__Dataset entries__.

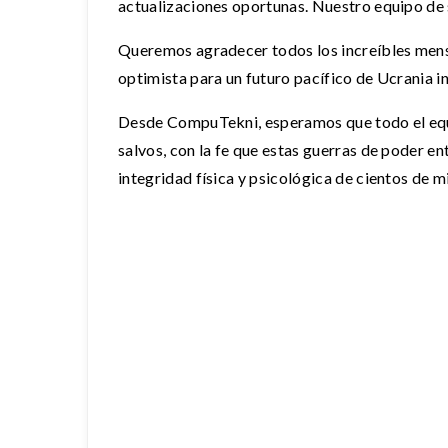
actualizaciones oportunas. Nuestro equipo de
Queremos agradecer todos los increíbles mens
optimista para un futuro pacífico de Ucrania i
Desde CompuTekni, esperamos que todo el equi
salvos, con la fe que estas guerras de poder e
integridad física y psicológica de cientos de m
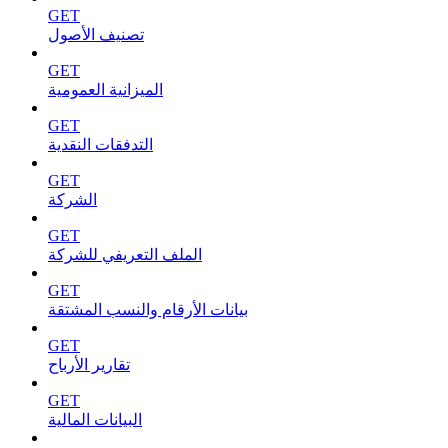
GET
تصنيف الأصول
GET
الميزانية العمومية
GET
التدفقات النقدية
GET
الشركة
GET
الملف التعريفي للشركة
GET
بيانات الأرقام والنسب المشتقة
GET
تقارير الأرباح
GET
البيانات المالية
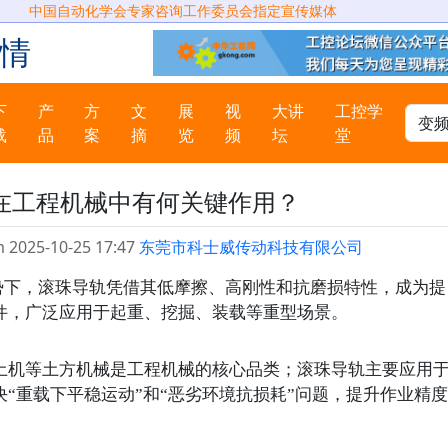
中国自动化学会专家咨询工作委员会指定宣传媒体
情
下
产
方
文
展
视
大讲
工控学
载
品
案
摘
览
频
坛
堂
在工程机械中有何关键作用？
 2025-10-25 17:47
东莞市科士威传动科技有限公司
势下，滚珠导轨凭借其低摩擦、高刚性和抗磨损特性，成为提
件，广泛应用于起重、挖掘、装载等重型场景。
土机等土方机械是工程机械的核心品类；滚珠导轨主要应用
决
“重载下平稳运动”和“恶劣环境抗损耗”问题，提升作业精度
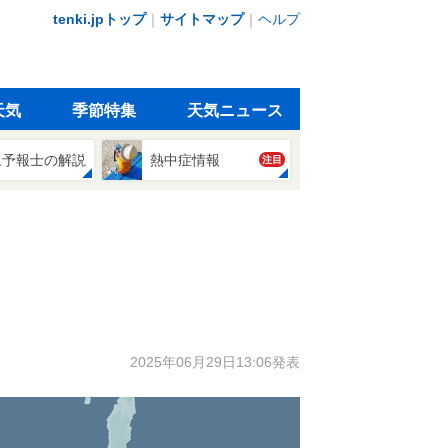
tenki.jpトップ
｜
サイトマップ
｜
ヘルプ
天気
季節特集
天気ニュース
象予報士の解説
熱中症情報
注目
2025年06月29日13:06発表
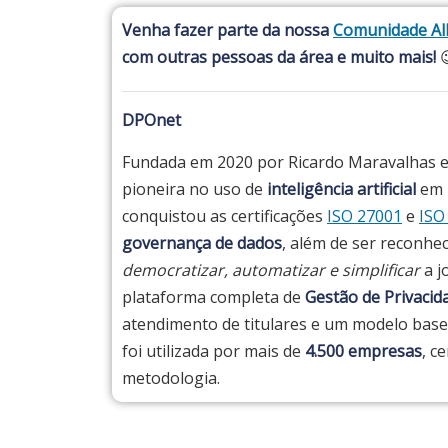
Venha fazer parte da nossa
Comunidade All
com outras pessoas da área e muito mais!

DPOnet
Fundada em 2020 por Ricardo Maravalhas 
pioneira no uso de
inteligência artificial
em u
conquistou as certificações
ISO 27001
e
ISO
governança de dados
, além de ser reconhe
democratizar, automatizar e simplificar
a j
plataforma completa de
Gestão de Privaci
atendimento de titulares e um modelo ba
foi utilizada por mais de
4.500 empresas
, c
metodologia.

__What to produce__. The required output is the line holding "plataforma completa de" plus every line after it in the data, reproduced exactly.

__Result for this task__.
plataforma completa de
Gestão de Privaci
atendimento de titulares e um modelo ba
foi utilizada por mais de
4.500 empresas
, c
metodologia.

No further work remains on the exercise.